The domain also requires judgment calls that go beyond tool invocation. In a real incident, the difficult step is rarely writing a query. It is deciding which signal matters, determining whether a spike represents noise or a genuine symptom, and correlating data across multiple telemetry types simultaneously [1]. Stateful operations such as dashboard edits add another layer of complexity, because a change that renders correctly may still break a view that another engineer depends on. These properties collectively justify a benchmark scoped specifically to observability workflows rather than adapted from general software-engineering evaluations.

Who These Tools Target

AI Observability in Grafana Cloud is aimed primarily at platform engineering and SRE teams that are already running agents in production and need runtime visibility into agent behavior, output quality, and failure modes [2]. The product fits into existing Grafana Cloud deployments and extends current telemetry pipelines through OpenTelemetry ingestion.

o11y-bench addresses a different audience. Researchers evaluating model capabilities on domain-specific tasks, developers building observability-focused AI agents, and teams conducting pre-deployment evaluations of agent quality are the primary users [1]. Because it runs against a real Grafana stack rather than a simulated environment, results are intended to reflect performance on actual production tooling rather than synthetic proxies.

FAQ

Q. Does AI Observability in Grafana Cloud require replacing an existing OpenTelemetry pipeline? No. The product ingests OpenTelemetry-based traces from agentic systems, so teams already using OpenTelemetry instrumentation can extend their existing pipelines to cover AI workloads [2]. A separate collection mechanism is not required.

Q. What Grafana version or plan is needed to access the public preview? Grafana has not published specific plan or version prerequisites in the available release materials. The feature is described as available in Grafana Cloud and documentation is linked from the official Grafana Cloud machine-learning section [2]. Teams should consult that documentation for current access requirements.

Q. Can o11y-bench be run against a self-hosted Grafana instance, or does it require Grafana Cloud? The benchmark runs agents against a real Grafana stack using the Grafana MCP server [1]. The repository documentation would contain the specific environment setup instructions, but the architecture is designed around a live stack rather than a cloud-only dependency.

Q. How does o11y-bench handle tasks where multiple correct answers exist, such as equivalent but differently structured queries? The benchmark grades outcomes against the actual state of the Grafana environment after the agent acts, rather than checking for a single expected string [1]. This approach is intended to accommodate equivalent solutions, though the precise scoring rubric for each task category is detailed in the repository.

Q. Is o11y-bench compatible with agents built on any framework, or does it assume a specific tool-calling interface?

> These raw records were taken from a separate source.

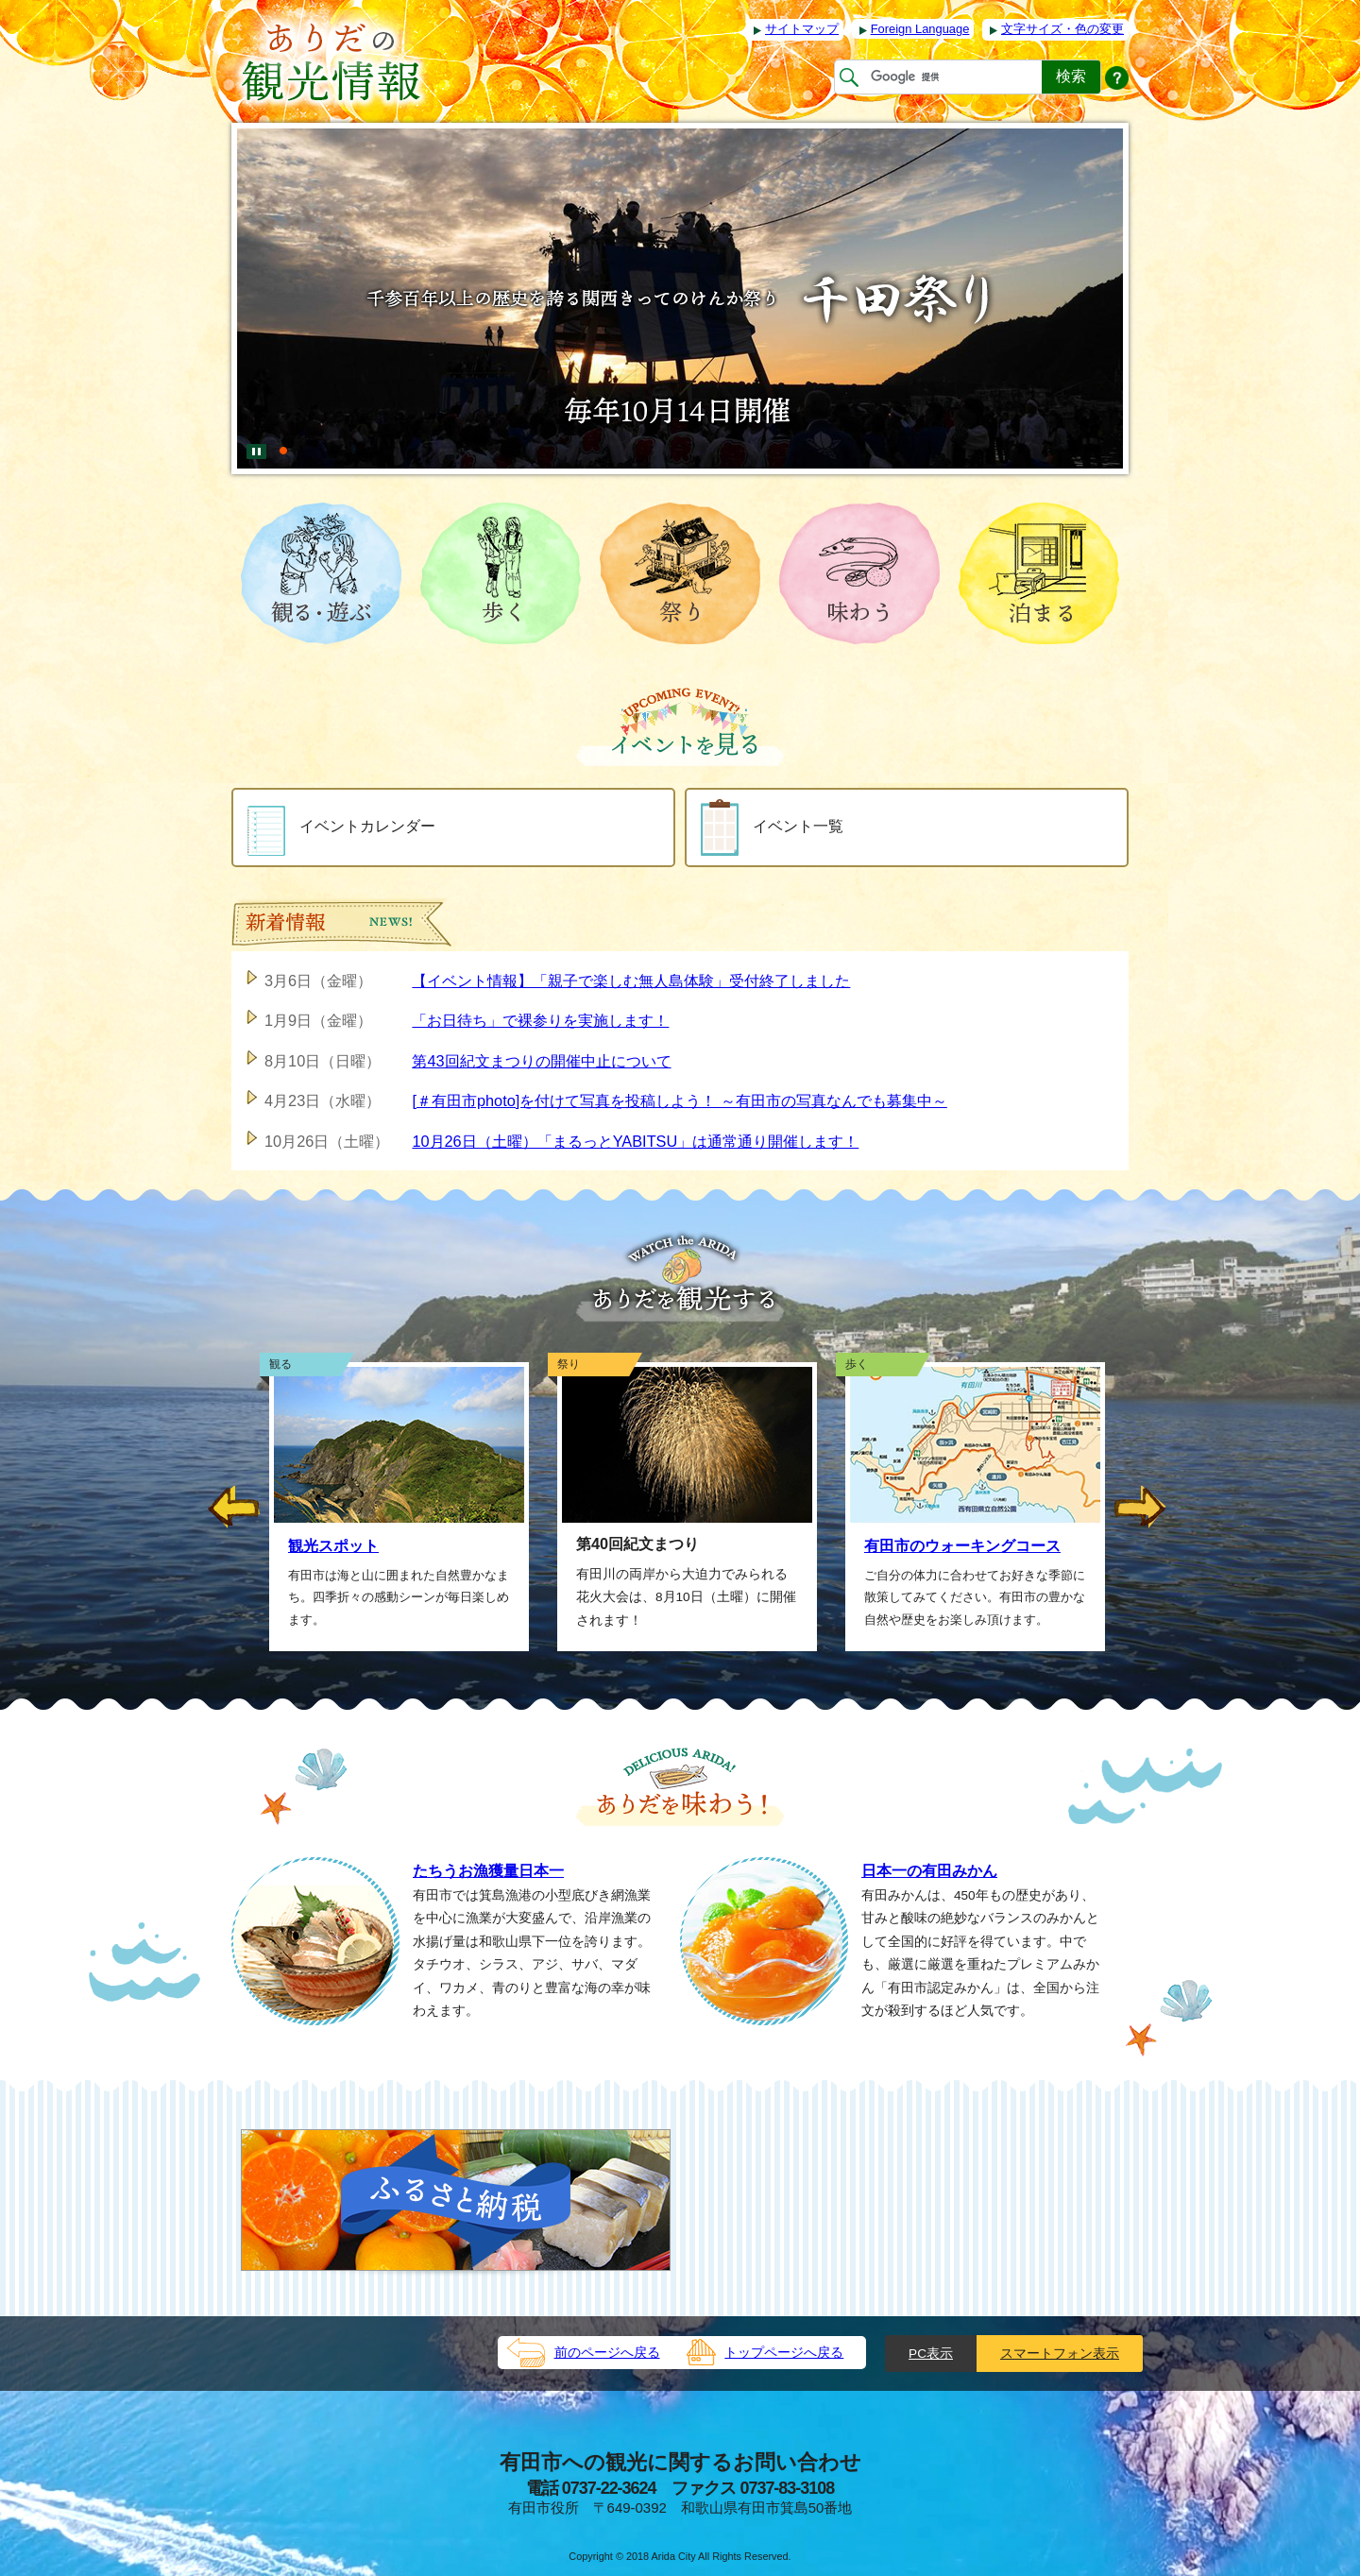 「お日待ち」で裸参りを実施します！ (540, 1020)
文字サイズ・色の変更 (1062, 29)
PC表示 (931, 2353)
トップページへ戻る (783, 2353)
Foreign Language (920, 29)
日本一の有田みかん (929, 1870)
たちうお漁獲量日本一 (488, 1870)
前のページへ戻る (607, 2353)
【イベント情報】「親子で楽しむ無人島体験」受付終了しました (631, 980)
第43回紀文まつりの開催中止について (541, 1060)
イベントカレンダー (341, 827)
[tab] (283, 443)
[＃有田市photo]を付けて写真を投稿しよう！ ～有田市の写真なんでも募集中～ (679, 1100)
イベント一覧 (772, 827)
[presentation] (283, 443)
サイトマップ (802, 29)
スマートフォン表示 (1059, 2353)
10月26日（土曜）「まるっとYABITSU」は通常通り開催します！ (635, 1141) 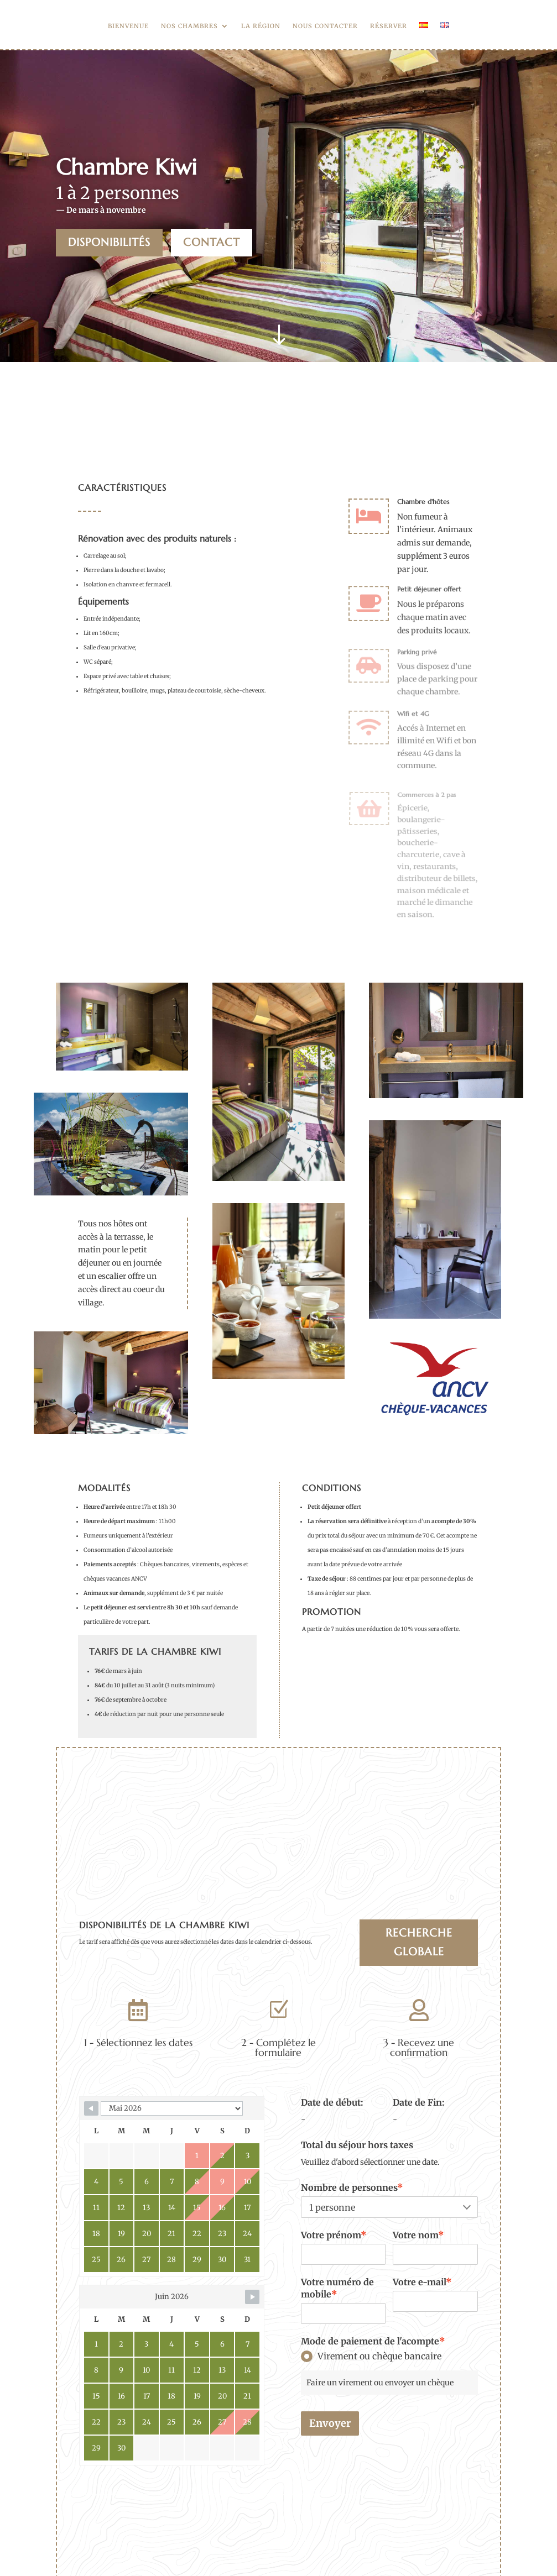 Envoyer (330, 2423)
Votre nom (418, 2235)
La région (260, 26)
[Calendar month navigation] (172, 2108)
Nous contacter (325, 26)
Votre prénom (334, 2235)
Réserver (388, 26)
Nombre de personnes (352, 2187)
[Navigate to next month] (252, 2297)
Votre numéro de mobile (337, 2288)
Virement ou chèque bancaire (371, 2356)
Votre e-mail (422, 2282)
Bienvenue (128, 26)
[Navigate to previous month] (91, 2108)
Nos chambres (189, 26)
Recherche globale (419, 1942)
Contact (211, 242)
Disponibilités (109, 242) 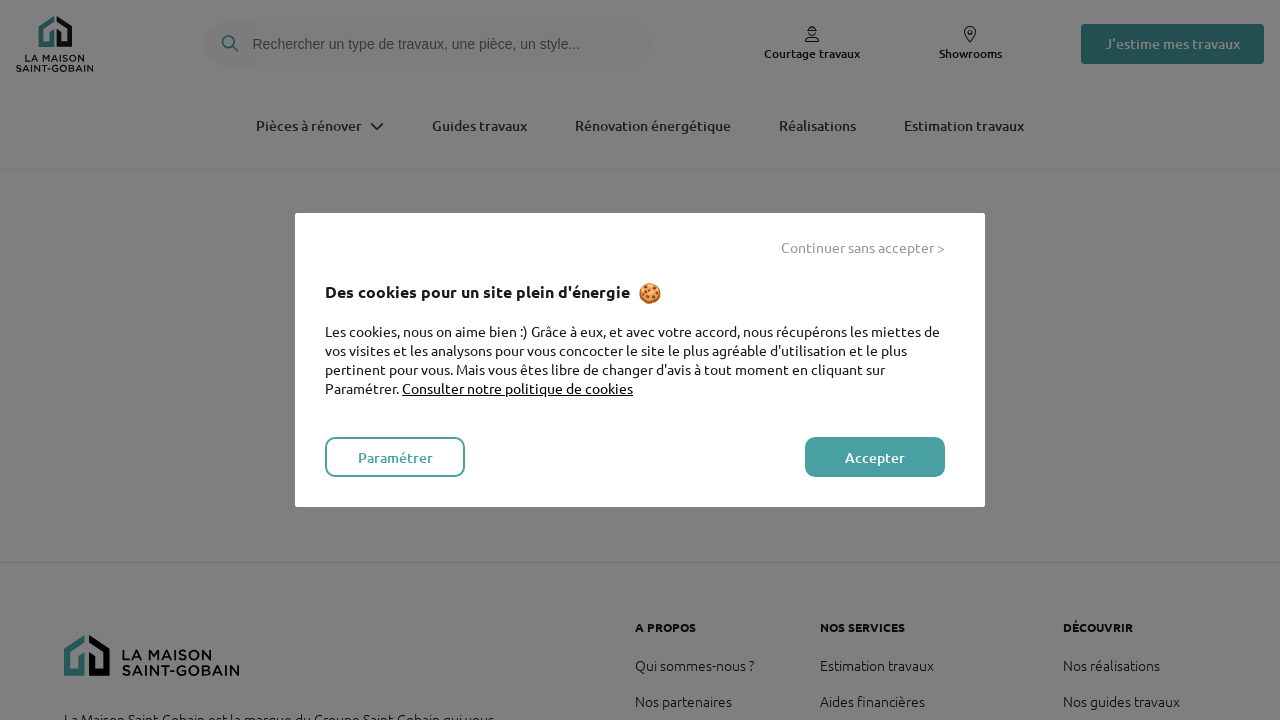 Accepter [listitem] (875, 457)
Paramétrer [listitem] (395, 457)
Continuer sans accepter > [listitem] (863, 247)
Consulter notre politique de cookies (517, 388) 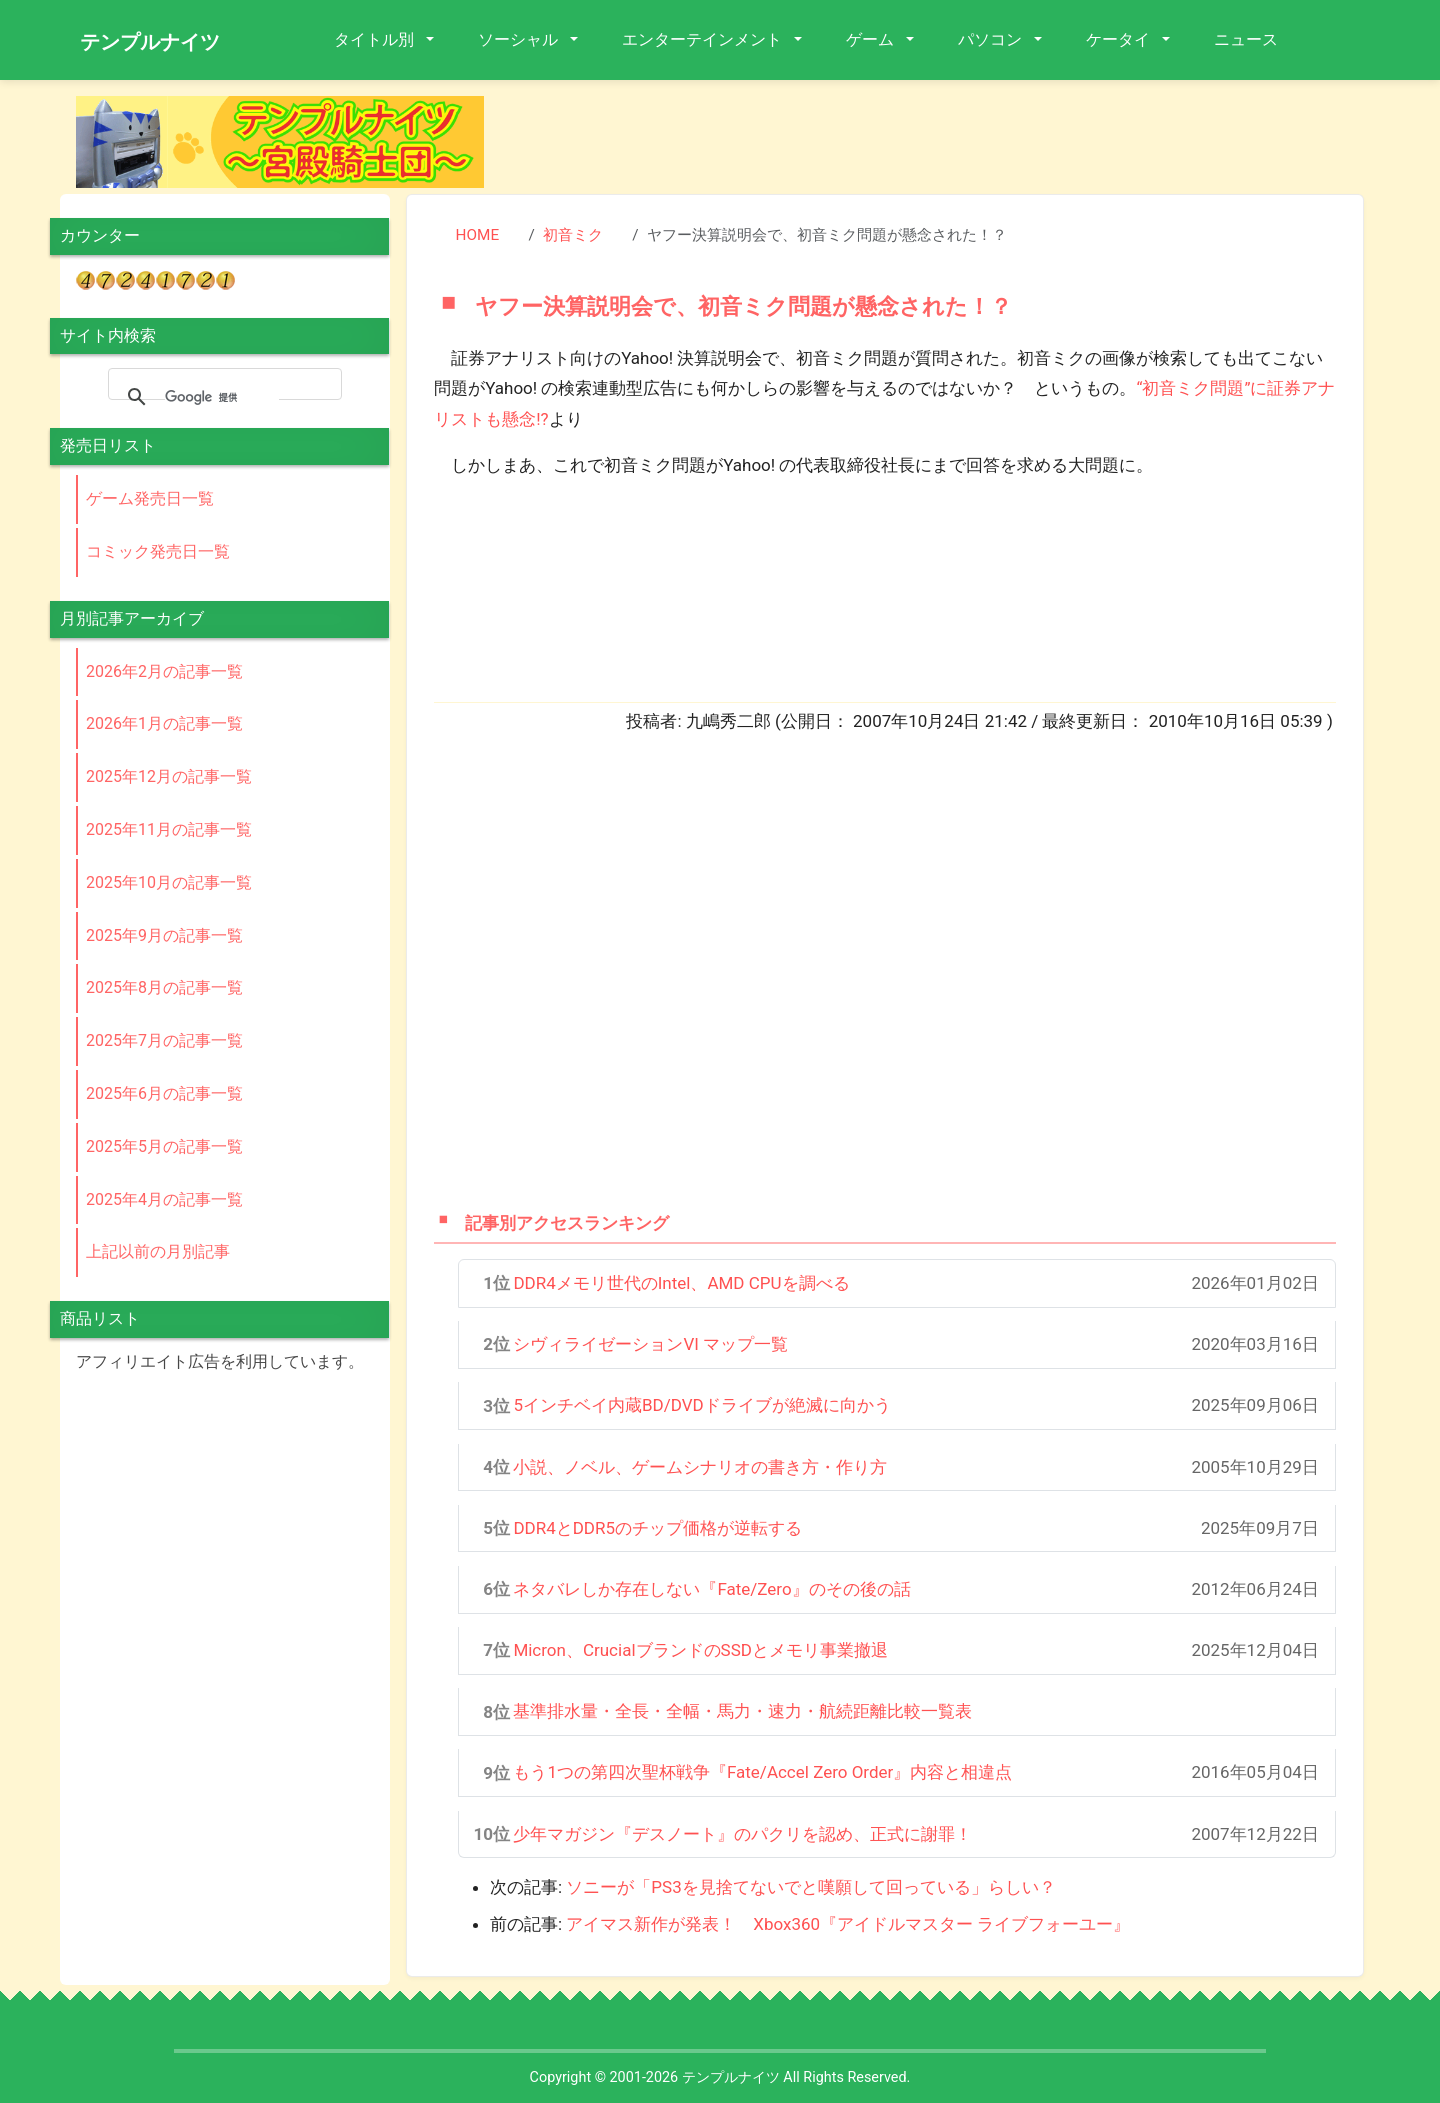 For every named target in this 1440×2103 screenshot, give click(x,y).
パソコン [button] (992, 39)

The benchmark is built on the Harbor framework and uses the Grafana MCP server as the tool interface [1]. Any agent capable of interacting with an MCP server can be evaluated, which covers a broad range of agent frameworks without requiring framework-specific adapters.

Key Takeaways

AI Observability in Grafana Cloud is available now in public preview and monitors agent sessions, tool calls, LLM spans, and quality signals by ingesting OpenTelemetry-based traces alongside conventional telemetry [2].
o11y-bench is open-source, built on the Harbor framework, and runs agents against a live Grafana stack with Grafana MCP server access to grade performance on incident investigation, metric querying, and dashboard editing tasks [1].
Generic coding benchmarks do not capture the judgment-intensive, stateful nature of observability work, which is the technical rationale for a domain-specific evaluation tool [1].
Platform and SRE teams running agents in production are the primary audience for the Grafana Cloud product, while researchers and agent developers are the primary audience for the benchmark.
Teams can access the public preview through Grafana Cloud and find the benchmark at the grafana/o11y-bench GitHub repository [1][2].